At Wayfair, we use a state-of-the-art deep learning model that predicts the probability of ATC (add to shopping cart) for each product by a customer at a given time. The ATC probabilities of items on a page are used to sort that page in real time. This approach has been very successful for us, but it assumes that the local context of the product doesn’t matter. However, products on the website are almost always shown with neighbors—either above and below in a list, or all around it in a product grid. By optimizing the arrangement of the page as a whole we can jointly improve the customer experience and site performance even further. We can train a model that is sensitive to the properties of a product’s neighbors including price, sale flag saturation, and visual diversity, without any assumptions about the direction of impact. For example, diverse choices might help sales of wall art (where variety would make it easier to to scan a wide assortment of looks), while in the category of kitchen utensils people might prefer to compare similar items (where similarity would make it easier to find the exact right style of kitchen knife, for example).
To accomplish this, we developed a new model—called TopShelf—that acts as an extension to this existing product ranking algorithm, and leverages the juxtaposition of products to make the list or grid as a whole shine. It thinks of browse pages as a series of “shelves,” and uses a predictive model to rearrange items between the top few shelves on the page for maximum appeal. The rest of this article explains how it was developed.
The First Challenge: Defining Context
To train a model for arranging browse pages that is sensitive to local context, we first had to define how that context would be represented, including how far it would reach. Let’s say we defined the context of a sofa on Wayfair’s sofa browse page in terms of the placement of every other couch around it. Given the 16,000 sofas in our catalogue, the number of possible contexts would quickly become unmanageable!

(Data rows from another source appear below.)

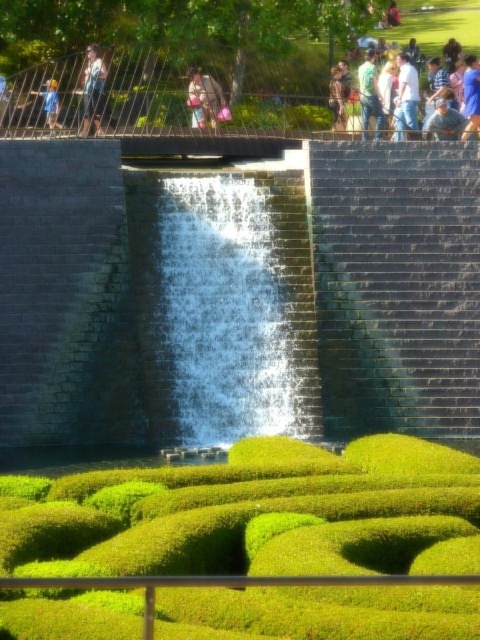 You are standing at the base of the waterfall and want to take a photo of the point at coordinates point (225, 268). If your camera has a maximum focus range of 50 meters, will it be able to focus on that point?

The distance of point (225, 268) from viewer is 48.28 meters, which is within the camera maximum focus range of 50 meters. Therefore, the camera can focus on that point.

You are standing in front of the waterfall and want to place two decorative stones at the coordinates point (266, 406) and point (219, 97). Which stone will be closer to your current position?

Point (266, 406) is in front of point (219, 97), so the stone placed at point (266, 406) will be closer to your current position.

You are a landscape architect designing a new garden. You need to place a decorative statue between the green leafy hedge at center and the light brown hair at upper center. Based on their positions, where should the statue be placed?

The statue should be placed between the green leafy hedge at center and the light brown hair at upper center. Since the green leafy hedge at center is below the light brown hair at upper center, the statue should be positioned above the hedge but below the hair to maintain alignment with their vertical arrangement. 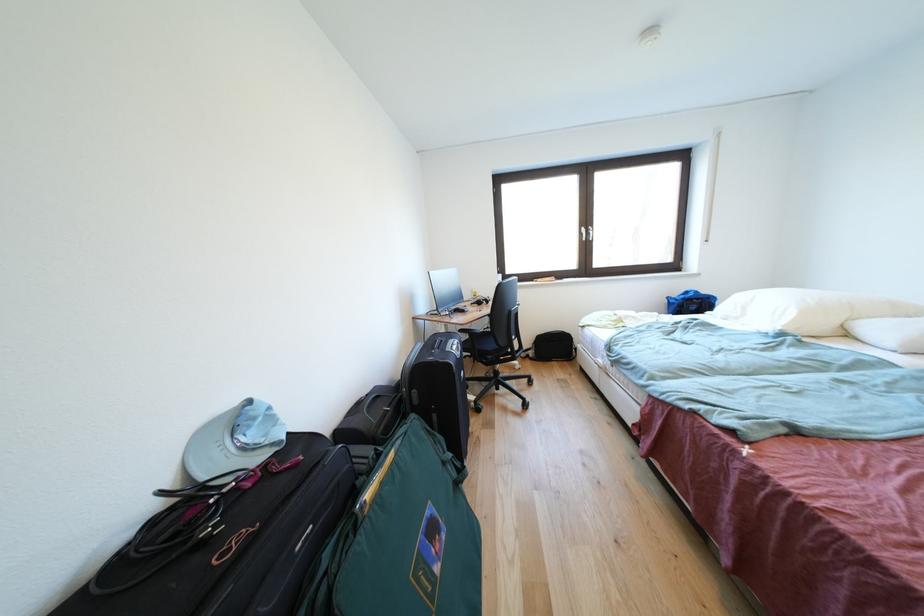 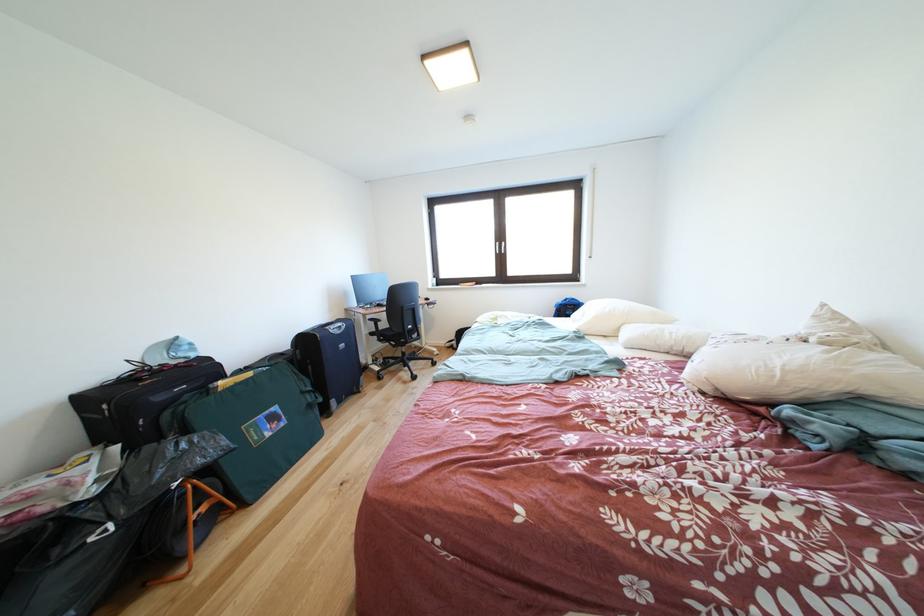 Which direction would the cameraman need to move to produce the second image?

The movement direction of the cameraman is right, backward. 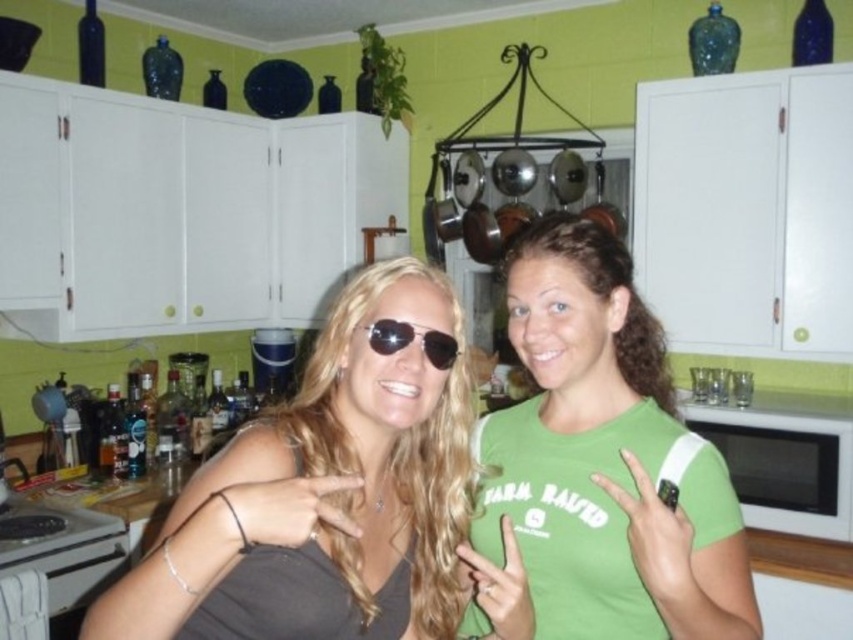 Can you confirm if green cotton shirt at center is positioned below sunglasses at center?

Correct, green cotton shirt at center is located below sunglasses at center.

Which is more to the left, green cotton shirt at center or sunglasses at center?

From the viewer's perspective, sunglasses at center appears more on the left side.

Where is `green cotton shirt at center`? Image resolution: width=853 pixels, height=640 pixels. green cotton shirt at center is located at coordinates (602, 458).

Locate an element on the screen. Image resolution: width=853 pixels, height=640 pixels. green cotton shirt at center is located at coordinates (602, 458).

Who is lower down, green cotton shirt at center or white matte microwave at right?

Positioned lower is white matte microwave at right.

The width and height of the screenshot is (853, 640). Identify the location of green cotton shirt at center. (602, 458).

Is point (637, 634) behind point (712, 433)?

No.

Find the location of `green cotton shirt at center`. green cotton shirt at center is located at coordinates (602, 458).

How much distance is there between matte gray tank top at center and green cotton shirt at center?

The distance of matte gray tank top at center from green cotton shirt at center is 9.03 inches.

Can you confirm if matte gray tank top at center is bigger than green cotton shirt at center?

Actually, matte gray tank top at center might be smaller than green cotton shirt at center.

Who is more distant from viewer, (451,314) or (590,467)?

The point (590,467) is more distant.

You are a GUI agent. You are given a task and a screenshot of the screen. Output one action in this format:
    pyautogui.click(x=<x>, y=<y>)
    Task: Click on the matte gray tank top at center
    
    Given the screenshot: What is the action you would take?
    pyautogui.click(x=340, y=483) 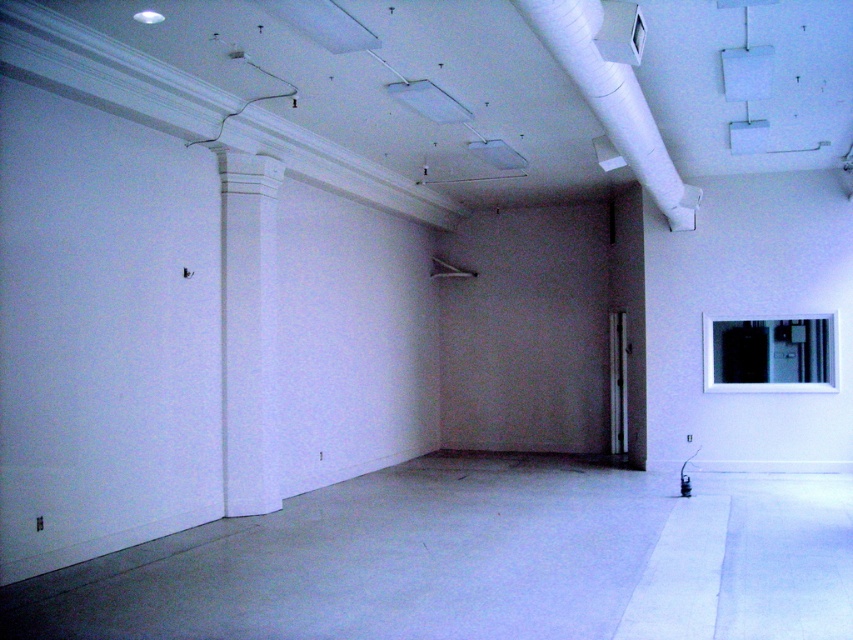 Question: Does white smooth column at left have a larger size compared to white matte pipe at upper center?

Choices:
 (A) yes
 (B) no

Answer: (A)

Question: Observing the image, what is the correct spatial positioning of white smooth column at left in reference to white matte pipe at upper center?

Choices:
 (A) left
 (B) right

Answer: (A)

Question: Which point appears closest to the camera in this image?

Choices:
 (A) (277, 486)
 (B) (515, 0)

Answer: (B)

Question: Which object is farther from the camera taking this photo?

Choices:
 (A) white smooth column at left
 (B) white matte pipe at upper center

Answer: (A)

Question: Is white smooth column at left closer to camera compared to white matte pipe at upper center?

Choices:
 (A) no
 (B) yes

Answer: (A) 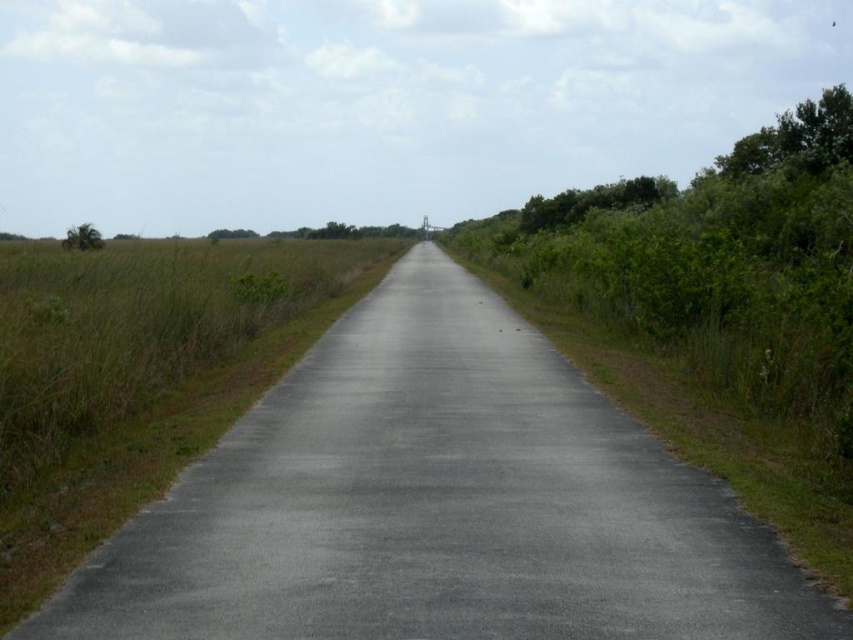 You are a hiker trying to determine the best path to avoid obstacles. You see the green grass at center and the green leafy tree at upper right. Which object is closer to you?

The green grass at center is closer to you because it appears smaller than the green leafy tree at upper right, which is further away.

You are driving a truck that is 2.5 meters wide. You see the gray asphalt road at center and the green leafy tree at right. Can your truck safely pass through the road without hitting the tree?

The gray asphalt road at center has a lesser width compared to green leafy tree at right. Since the truck is 2.5 meters wide, the road is narrower than the tree, but the description does not provide specific measurements. It is uncertain if the road is wide enough for the truck to pass safely without additional information about the actual width of the road.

Even if we limited the context to the 48 products that could appear on a browse page, that would still leave 1.24 x 1061 possible arrangements—more than the number of atoms that make up the Earth!
While looking for a way to tame the combinatorial explosion of possibilities to evaluate, we noticed that most monitors only show one row of products at a time. Therefore we made the assumption that the most relevant local context in this situation was the products that appear on the same row—or “shelf”—of a product grid, and that the exact order on the shelf was less important Although other, more wide-reaching definitions of context are possible, the need for efficiently recommending lists of products means that we chose the narrowest definition of context that could still capture important the important effects of neighbors.

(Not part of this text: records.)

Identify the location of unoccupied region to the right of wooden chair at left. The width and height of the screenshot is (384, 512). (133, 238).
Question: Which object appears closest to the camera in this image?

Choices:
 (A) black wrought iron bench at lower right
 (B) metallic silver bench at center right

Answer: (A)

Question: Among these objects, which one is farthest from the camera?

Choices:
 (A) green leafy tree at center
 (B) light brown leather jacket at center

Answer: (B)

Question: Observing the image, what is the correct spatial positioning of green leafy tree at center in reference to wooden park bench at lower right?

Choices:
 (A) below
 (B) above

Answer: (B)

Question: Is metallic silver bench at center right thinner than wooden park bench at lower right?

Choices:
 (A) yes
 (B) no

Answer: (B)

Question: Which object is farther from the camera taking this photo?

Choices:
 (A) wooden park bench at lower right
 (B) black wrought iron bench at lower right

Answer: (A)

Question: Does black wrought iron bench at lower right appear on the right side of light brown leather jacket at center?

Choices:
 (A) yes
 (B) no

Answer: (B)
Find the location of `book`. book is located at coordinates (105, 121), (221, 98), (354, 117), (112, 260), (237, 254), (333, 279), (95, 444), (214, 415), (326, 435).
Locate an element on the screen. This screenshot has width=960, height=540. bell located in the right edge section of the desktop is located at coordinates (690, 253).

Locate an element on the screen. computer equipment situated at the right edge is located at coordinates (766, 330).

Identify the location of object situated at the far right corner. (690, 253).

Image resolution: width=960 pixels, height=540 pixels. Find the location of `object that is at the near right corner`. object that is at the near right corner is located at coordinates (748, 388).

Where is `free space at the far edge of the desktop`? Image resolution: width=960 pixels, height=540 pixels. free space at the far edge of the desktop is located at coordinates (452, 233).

Scoring a Product in Context
After defining this context, the first step we took towards optimizing the page as a whole was to build a new ranking model to score products, not just for a customer at a certain point in their browsing journey, but also for all the possible contexts in which the product could appear. Of course the training data did not contain every possible context for every product, but there are enough variations in Wayfair’s product grids that we were still able to generalize the effect of a neighbor’s properties.
The training dataset we built for this model contains columns not only for product and customer properties, but also for new features derived from the other two products found on the same shelf. These features include the price of the neighbors, their sale status (did they have a “sale” flag in the corner), and how distant their product images were in a visual embedding space from the images of the target product. Using this dataset, we then trained a deep neural network, just as we do for our regular personalized ranking algorithm.

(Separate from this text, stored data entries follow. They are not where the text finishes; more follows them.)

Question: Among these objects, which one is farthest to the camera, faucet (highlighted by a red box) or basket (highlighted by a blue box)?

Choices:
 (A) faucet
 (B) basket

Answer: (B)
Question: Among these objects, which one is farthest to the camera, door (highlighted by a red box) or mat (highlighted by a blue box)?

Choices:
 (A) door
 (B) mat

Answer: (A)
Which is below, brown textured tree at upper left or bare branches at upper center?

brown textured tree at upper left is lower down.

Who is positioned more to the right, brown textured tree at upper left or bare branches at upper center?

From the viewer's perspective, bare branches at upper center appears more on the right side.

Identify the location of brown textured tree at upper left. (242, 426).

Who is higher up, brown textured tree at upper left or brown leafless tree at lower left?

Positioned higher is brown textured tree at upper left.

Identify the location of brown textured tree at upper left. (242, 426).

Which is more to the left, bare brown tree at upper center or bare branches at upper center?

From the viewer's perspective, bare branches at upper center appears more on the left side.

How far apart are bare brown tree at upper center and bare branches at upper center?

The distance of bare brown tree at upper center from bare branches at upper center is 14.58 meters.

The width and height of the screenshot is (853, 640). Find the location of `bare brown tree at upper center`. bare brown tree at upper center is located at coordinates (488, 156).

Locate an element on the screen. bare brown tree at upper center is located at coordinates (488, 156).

In the resulting model, the score—which represents the value of a product to a customer at a point in their journey—varies depending on the neighbors (see Figure 1 for an example). Some products are very sensitive to context, and some are not. In this example, the score for the target bed (on the left) is much higher in a case when the neighbors are more expensive, more visually distant, and have fewer sale flags.
In fact, in this example there is a steady linear relationship between visual distance of neighbors and the score assigned by the model, as well as between neighbor price and score. See Figure 2 for an illustration of this relationship.
Although it is hard to generalize about the effects of contextual features, since an effect can be modulated by other features, we often see this phenomenon of higher price and diversity translating to higher predicted ATC rates. But the neural network can capture all the higher order interactions and category-specific phenomena that alter contextual effects. Adding these contextual features provided a notable increase in model test performance in both MSE and AUC.
TopShelf: Using the Contextual Reranker to Optimize the Page
Having a contextual ranking model allowed us to predict how well each product would do in a particular local context. However, we still needed to translate that into building a more optimal page arrangement. In contrast to a basic ranking algorithm that does not take into account context, when trying to optimize the page as a whole, placing products is no longer as simple as sorting in descending order of score. It is necessary to evaluate products in many possible contexts, and when they are placed they in turn provide the context to other products. Although the assumptions listed earlier help to cut down the possibilities, each potential shelf requires three neural network evaluations, or around 50,000 for every single browse page load, which could add unacceptable lag. By focusing on optimizing the top 15 products on each page, (the top 5 shelves of 3 products) we were able to cut our search space down to 455 shelves, or 1365 evaluations, and this number can be scaled up or down depending on performance needs.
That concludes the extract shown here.